▸ EXERCISE PROMPT:
Copy each line of the data below with the word "Puerta".

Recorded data
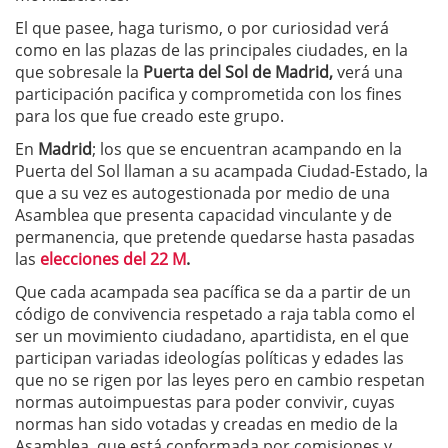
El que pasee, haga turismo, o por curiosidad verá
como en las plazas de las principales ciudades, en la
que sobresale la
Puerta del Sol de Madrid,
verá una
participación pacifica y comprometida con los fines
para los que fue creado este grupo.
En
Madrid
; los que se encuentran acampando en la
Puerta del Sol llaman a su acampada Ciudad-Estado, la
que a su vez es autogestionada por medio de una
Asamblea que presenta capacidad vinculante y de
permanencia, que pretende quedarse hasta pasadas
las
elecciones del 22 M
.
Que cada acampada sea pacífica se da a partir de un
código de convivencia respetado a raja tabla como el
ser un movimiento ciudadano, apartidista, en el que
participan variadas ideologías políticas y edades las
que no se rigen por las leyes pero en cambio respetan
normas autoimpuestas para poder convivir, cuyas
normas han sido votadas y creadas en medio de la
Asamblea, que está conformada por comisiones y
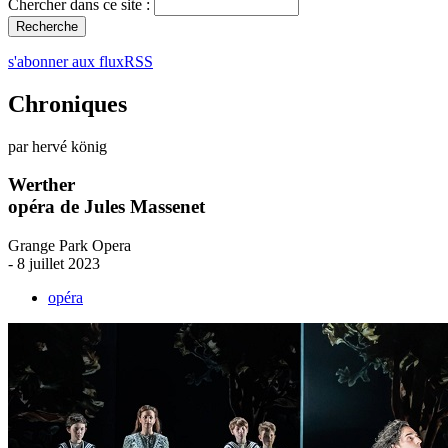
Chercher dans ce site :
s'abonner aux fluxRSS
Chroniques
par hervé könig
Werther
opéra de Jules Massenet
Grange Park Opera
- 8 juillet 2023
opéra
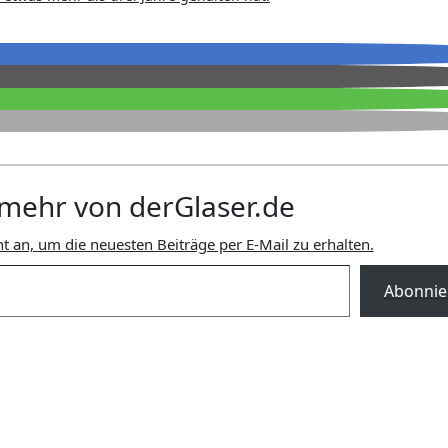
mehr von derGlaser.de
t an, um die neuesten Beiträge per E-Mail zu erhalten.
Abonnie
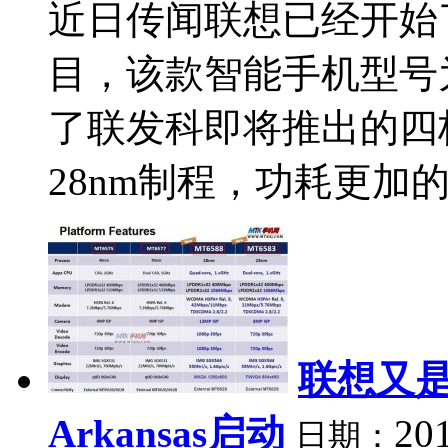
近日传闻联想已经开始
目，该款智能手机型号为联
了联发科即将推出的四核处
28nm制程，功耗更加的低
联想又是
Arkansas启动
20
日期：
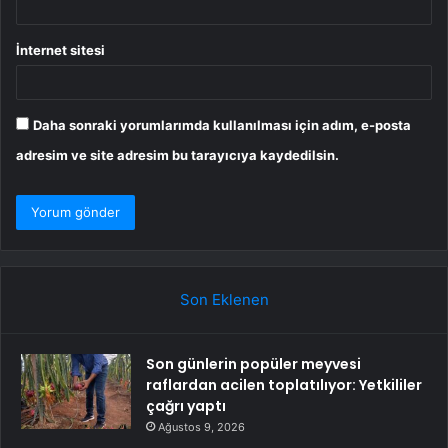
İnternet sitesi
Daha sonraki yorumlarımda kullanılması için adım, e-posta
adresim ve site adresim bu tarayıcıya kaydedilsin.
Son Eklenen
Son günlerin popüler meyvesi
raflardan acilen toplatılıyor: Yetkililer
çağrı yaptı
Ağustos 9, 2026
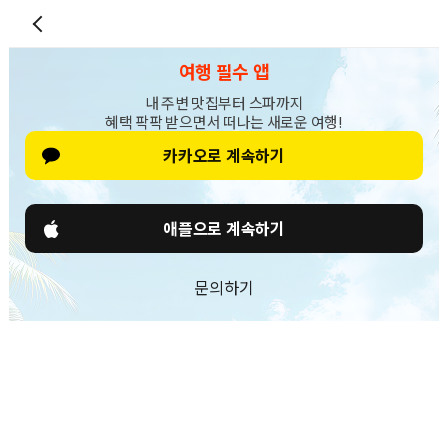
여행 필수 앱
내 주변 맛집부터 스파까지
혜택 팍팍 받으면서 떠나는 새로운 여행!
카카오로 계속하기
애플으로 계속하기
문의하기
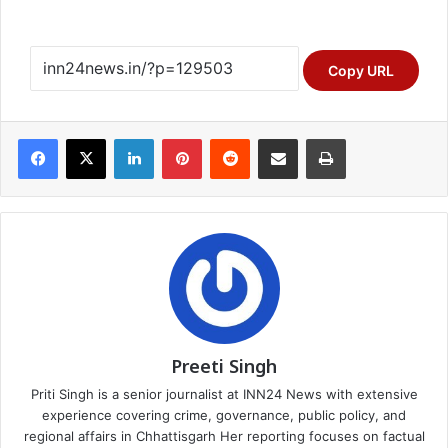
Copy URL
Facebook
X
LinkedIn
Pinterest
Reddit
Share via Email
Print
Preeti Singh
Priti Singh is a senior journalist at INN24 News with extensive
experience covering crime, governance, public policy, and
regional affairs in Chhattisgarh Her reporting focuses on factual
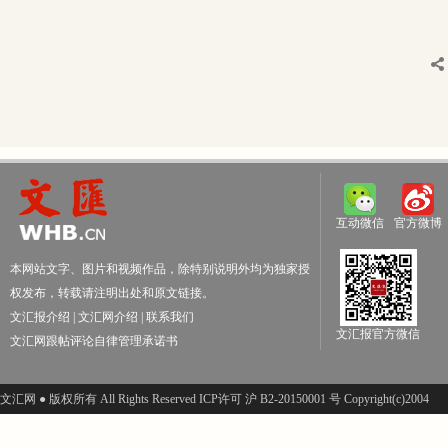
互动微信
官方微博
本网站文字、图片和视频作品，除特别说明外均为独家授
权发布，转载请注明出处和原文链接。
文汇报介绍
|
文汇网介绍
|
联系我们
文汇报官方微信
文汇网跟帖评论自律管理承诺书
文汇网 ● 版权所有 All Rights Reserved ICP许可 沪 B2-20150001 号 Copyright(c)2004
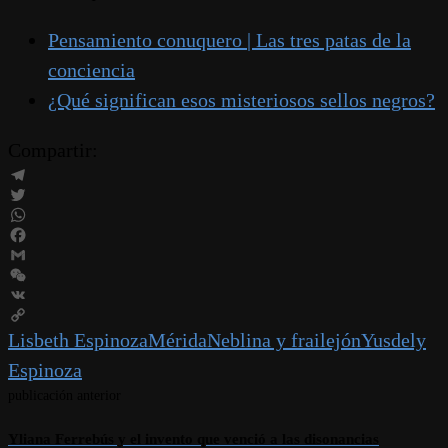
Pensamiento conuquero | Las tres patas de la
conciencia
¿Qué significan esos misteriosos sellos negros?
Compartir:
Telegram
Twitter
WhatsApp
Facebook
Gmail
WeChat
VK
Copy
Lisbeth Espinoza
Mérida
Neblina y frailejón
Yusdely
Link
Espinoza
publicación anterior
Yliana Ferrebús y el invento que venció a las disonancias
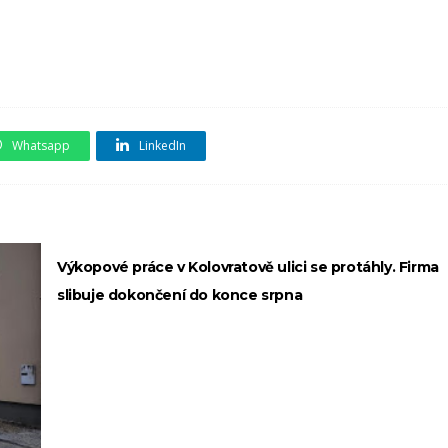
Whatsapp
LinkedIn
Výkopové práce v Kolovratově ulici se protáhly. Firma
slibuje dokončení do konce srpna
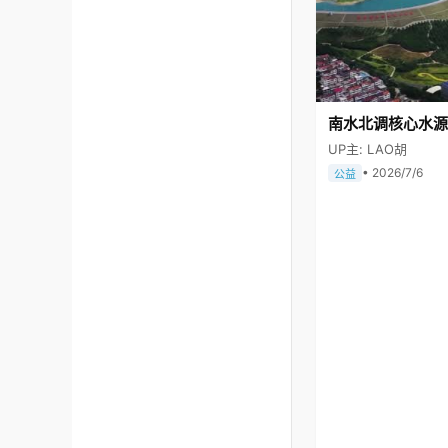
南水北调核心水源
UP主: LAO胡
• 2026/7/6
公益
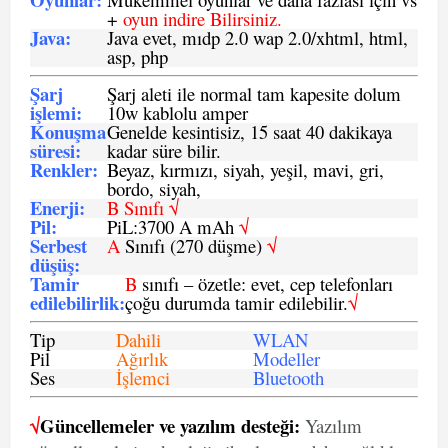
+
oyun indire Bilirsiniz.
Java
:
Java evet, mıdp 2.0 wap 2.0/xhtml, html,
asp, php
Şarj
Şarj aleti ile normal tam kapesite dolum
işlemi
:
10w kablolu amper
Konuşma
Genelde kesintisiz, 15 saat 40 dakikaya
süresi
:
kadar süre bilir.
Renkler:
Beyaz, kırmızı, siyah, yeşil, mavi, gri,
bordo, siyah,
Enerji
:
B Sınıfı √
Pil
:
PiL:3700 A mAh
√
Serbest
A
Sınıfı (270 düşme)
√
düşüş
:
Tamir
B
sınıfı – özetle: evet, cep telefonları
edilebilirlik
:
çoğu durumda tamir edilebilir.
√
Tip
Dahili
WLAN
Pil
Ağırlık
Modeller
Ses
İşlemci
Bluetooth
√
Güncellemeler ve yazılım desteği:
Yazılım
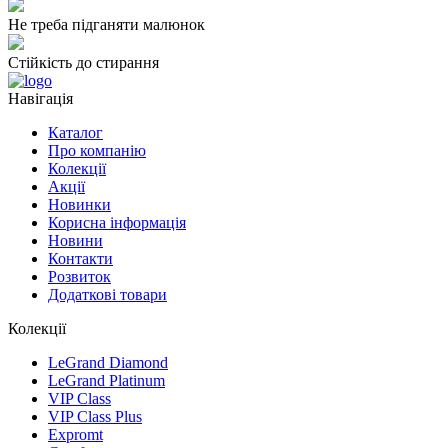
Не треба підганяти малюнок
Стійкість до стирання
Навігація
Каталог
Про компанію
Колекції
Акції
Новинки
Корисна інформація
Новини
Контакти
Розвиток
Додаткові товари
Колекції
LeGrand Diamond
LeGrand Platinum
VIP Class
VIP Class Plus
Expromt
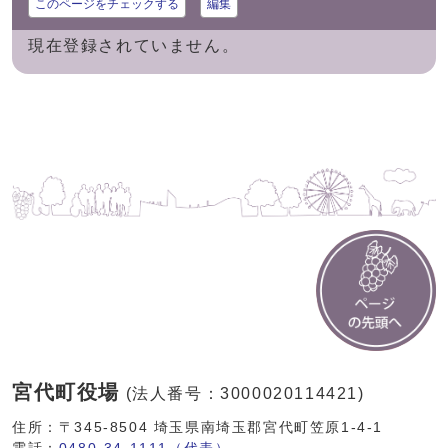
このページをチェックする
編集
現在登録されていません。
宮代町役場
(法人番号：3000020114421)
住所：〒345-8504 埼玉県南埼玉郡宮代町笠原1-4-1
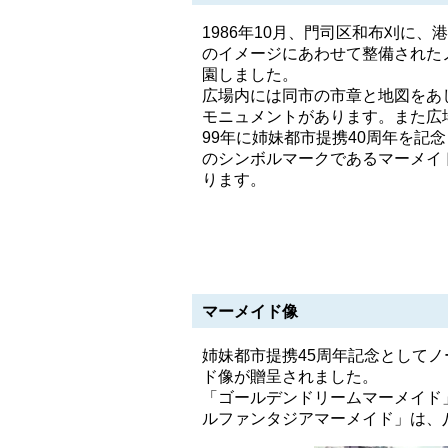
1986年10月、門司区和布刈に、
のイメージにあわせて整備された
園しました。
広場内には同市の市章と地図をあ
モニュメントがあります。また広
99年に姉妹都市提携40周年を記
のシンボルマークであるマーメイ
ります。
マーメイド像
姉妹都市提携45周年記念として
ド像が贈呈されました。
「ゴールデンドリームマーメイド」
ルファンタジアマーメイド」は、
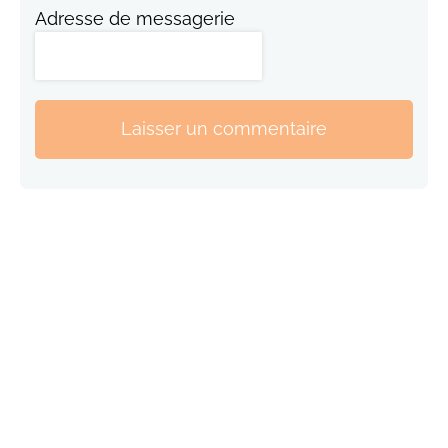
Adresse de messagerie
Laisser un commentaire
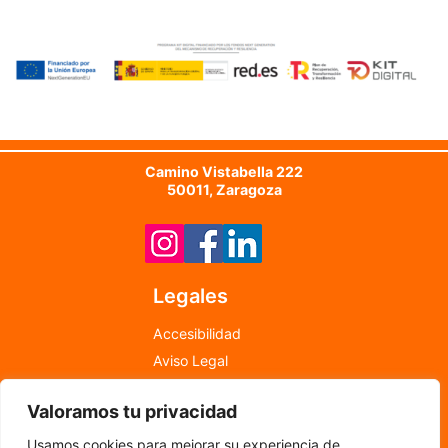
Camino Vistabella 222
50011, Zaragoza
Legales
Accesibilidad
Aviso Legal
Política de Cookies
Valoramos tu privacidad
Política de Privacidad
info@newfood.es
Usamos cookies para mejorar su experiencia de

▸ THE ANSWER:
Puerta del Sol de Madrid,
Puerta del Sol llaman a su acampada Ciudad-Estado, la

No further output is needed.